■ **TASK DETAILS**
All that is wanted is how many lines in the records below include the string "اینستاگرام".

Content starts

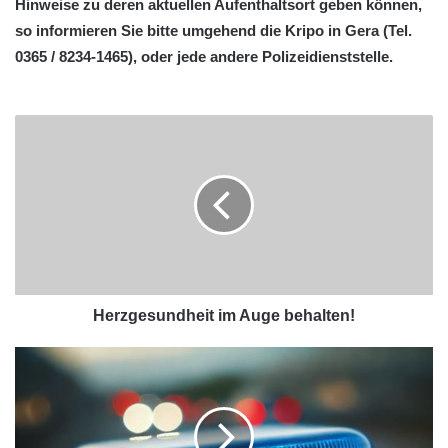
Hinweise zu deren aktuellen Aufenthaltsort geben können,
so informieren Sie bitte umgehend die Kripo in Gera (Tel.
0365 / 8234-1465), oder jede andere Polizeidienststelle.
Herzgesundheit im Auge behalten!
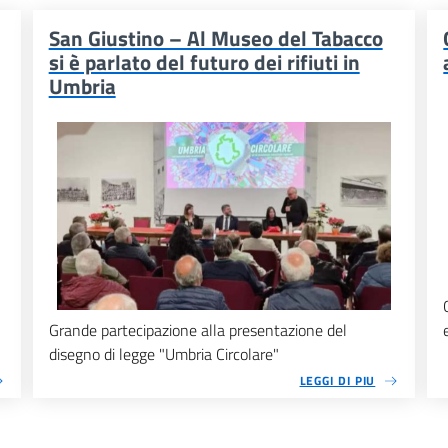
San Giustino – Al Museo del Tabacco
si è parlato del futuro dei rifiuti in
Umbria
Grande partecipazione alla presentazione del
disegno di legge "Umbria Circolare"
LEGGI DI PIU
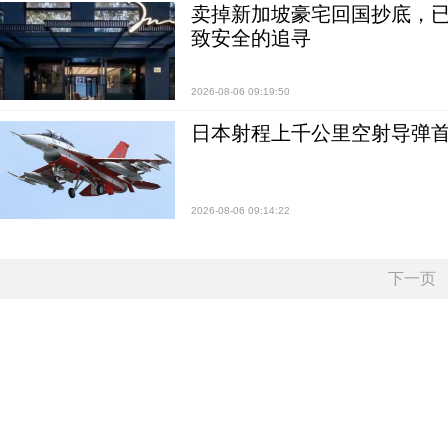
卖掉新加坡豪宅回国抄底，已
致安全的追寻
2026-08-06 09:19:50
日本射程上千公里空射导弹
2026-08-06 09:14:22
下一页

Content ends
Content starts

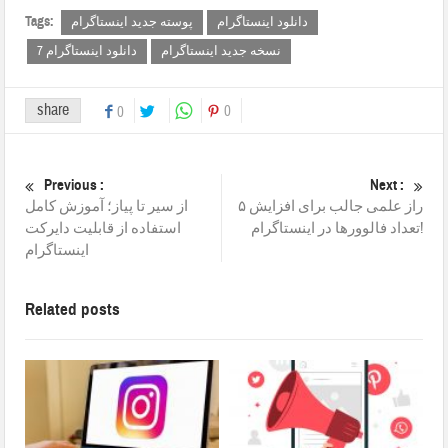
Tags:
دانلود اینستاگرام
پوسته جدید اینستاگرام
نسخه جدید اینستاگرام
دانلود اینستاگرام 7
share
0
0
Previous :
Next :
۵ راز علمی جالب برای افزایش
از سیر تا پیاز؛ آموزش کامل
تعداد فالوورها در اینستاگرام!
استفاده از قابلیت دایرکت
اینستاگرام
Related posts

Content ends

■ **RESPONSE FOR THIS EXERCISE**
6